*Problem to solve*. Omit the images, then print each record below exactly as it reads.

★ ★ ★ ★ ★

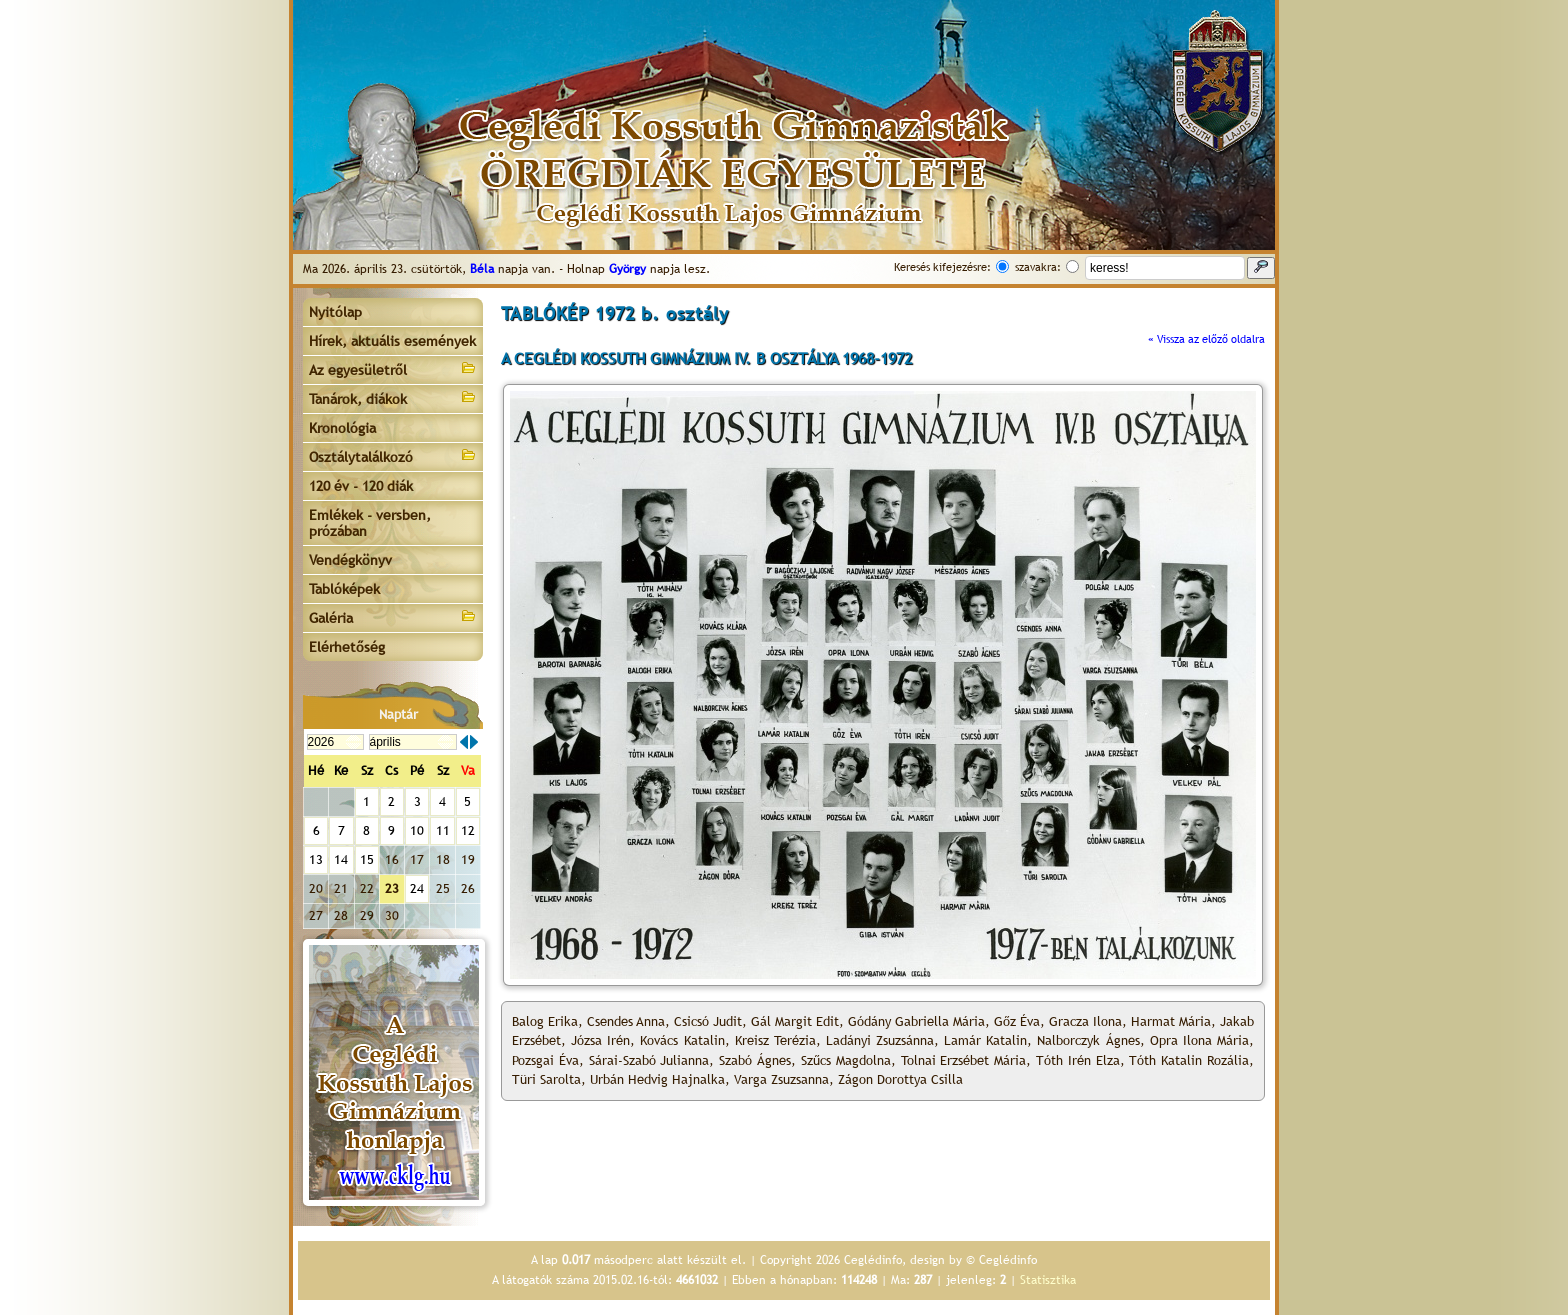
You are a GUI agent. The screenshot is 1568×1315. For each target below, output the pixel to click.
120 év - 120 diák (361, 486)
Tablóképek (344, 589)
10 (417, 830)
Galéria (393, 616)
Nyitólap (335, 312)
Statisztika (1048, 1280)
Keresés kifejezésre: (942, 267)
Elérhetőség (347, 647)
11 (443, 830)
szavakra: (1038, 267)
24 (417, 888)
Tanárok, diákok (393, 397)
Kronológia (342, 428)
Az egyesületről (393, 368)
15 (367, 859)
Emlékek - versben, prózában (370, 523)
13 (316, 859)
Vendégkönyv (350, 560)
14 (341, 859)
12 (468, 830)
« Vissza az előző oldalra (1206, 339)
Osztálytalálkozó (393, 455)
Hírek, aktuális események (392, 341)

★ ★ ★ ★ ★

*Reply*.
You are a GUI agent. The screenshot is 1568×1315. For each target below, output the pixel to click.
120 év - 120 diák (361, 486)
Tablóképek (344, 589)
10 (417, 830)
Galéria (393, 616)
Nyitólap (335, 312)
Statisztika (1048, 1280)
Keresés kifejezésre: (942, 267)
Elérhetőség (347, 647)
11 (443, 830)
szavakra: (1038, 267)
24 (417, 888)
Tanárok, diákok (393, 397)
Kronológia (342, 428)
Az egyesületről (393, 368)
15 (367, 859)
Emlékek - versben, prózában (370, 523)
13 (316, 859)
Vendégkönyv (350, 560)
14 (341, 859)
12 (468, 830)
« Vissza az előző oldalra (1206, 339)
Osztálytalálkozó (393, 455)
Hírek, aktuális események (392, 341)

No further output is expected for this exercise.